We Freeze extra colostrum milk from our dairy cows and when one of my neighbors beef cows is real nasty and wont let the calf suck he buys some colostrum from me for the calf and gets rid of the cow


----------



## siscofarms (Nov 23, 2010)

Well , had to tie heifer up for a total of 3 days . 1st day I left her for 24 hrs , next to days twice a day for calf , The 4th day I walked out there and for what ever reason , she figured it out . She never rejected the calf , just wouldn't let it nurse . Everything is good now . Old man at the store in town told me about 3 days of tieing her for the fact of getting mothers milk in the calfand her getting the scent of herself . Kinda like smearing her poop on the calf idea mentioned before . But shes perfect now and hopefully next calf will not be a problem .

Thanks


----------



## Tim/South (Dec 12, 2011)

endrow said:


> We Freeze extra colostrum milk from our dairy cows and when one of my neighbors beef cows is real nasty and wont let the calf suck he buys some colostrum from me for the calf and gets rid of the cow


I keep frozen colostrum in the freezer.

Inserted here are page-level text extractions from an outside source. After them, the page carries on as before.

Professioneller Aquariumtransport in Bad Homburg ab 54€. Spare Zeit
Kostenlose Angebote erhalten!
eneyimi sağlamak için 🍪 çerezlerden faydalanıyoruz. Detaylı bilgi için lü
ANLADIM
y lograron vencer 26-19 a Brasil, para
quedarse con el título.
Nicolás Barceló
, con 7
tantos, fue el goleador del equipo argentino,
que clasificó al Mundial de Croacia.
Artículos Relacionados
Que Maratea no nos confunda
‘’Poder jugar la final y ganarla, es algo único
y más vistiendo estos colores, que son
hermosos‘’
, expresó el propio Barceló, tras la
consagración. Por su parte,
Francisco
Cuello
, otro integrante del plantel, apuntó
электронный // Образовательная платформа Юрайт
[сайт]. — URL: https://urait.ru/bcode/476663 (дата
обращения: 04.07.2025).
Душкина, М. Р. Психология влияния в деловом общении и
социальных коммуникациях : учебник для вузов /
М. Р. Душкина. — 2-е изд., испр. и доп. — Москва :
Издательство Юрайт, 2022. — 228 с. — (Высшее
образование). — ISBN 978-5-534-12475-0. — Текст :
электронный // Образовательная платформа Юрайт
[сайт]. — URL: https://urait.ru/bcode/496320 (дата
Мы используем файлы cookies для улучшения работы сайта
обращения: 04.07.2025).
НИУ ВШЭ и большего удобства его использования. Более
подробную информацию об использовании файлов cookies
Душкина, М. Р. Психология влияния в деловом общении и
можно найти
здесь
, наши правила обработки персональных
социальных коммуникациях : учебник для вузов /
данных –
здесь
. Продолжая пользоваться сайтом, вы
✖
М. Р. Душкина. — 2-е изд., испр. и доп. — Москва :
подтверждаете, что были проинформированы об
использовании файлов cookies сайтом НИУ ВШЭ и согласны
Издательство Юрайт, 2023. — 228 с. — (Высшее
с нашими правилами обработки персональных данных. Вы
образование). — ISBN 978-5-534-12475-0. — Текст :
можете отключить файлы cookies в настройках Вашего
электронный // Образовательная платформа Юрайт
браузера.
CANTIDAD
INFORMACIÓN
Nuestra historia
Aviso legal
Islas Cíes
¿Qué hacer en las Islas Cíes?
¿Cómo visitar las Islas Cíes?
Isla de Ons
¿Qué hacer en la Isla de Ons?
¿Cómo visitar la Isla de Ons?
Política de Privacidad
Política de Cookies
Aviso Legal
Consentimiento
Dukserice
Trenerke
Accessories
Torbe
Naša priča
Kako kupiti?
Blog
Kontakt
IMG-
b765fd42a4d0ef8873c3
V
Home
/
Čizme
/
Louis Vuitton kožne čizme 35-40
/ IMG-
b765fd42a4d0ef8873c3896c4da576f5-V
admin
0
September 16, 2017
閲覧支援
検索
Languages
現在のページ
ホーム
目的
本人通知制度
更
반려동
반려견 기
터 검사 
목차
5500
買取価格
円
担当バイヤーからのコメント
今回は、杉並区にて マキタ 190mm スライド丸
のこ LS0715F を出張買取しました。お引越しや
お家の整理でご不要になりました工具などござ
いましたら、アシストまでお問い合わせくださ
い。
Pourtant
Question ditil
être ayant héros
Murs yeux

I normally keep a Jersey nurse cow. When she calves I begin filling the freezer with milk.



siscofarms said:


> Well , had to tie heifer up for a total of 3 days . 1st day I left her for 24 hrs , next to days twice a day for calf , The 4th day I walked out there and for what ever reason , she figured it out . She never rejected the calf , just wouldn't let it nurse . Everything is good now . Old man at the store in town told me about 3 days of tieing her for the fact of getting mothers milk in the calfand her getting the scent of herself . Kinda like smearing her poop on the calf idea mentioned before . But shes perfect now and hopefully next calf will not be a problem .
> 
> Thanks


Glad she finally figured out the routine. Heifers have to make the mental transition from being a calf to being a mother. They also have to get kind of tough in the udder because a butting calf has to be a shock at first.


----------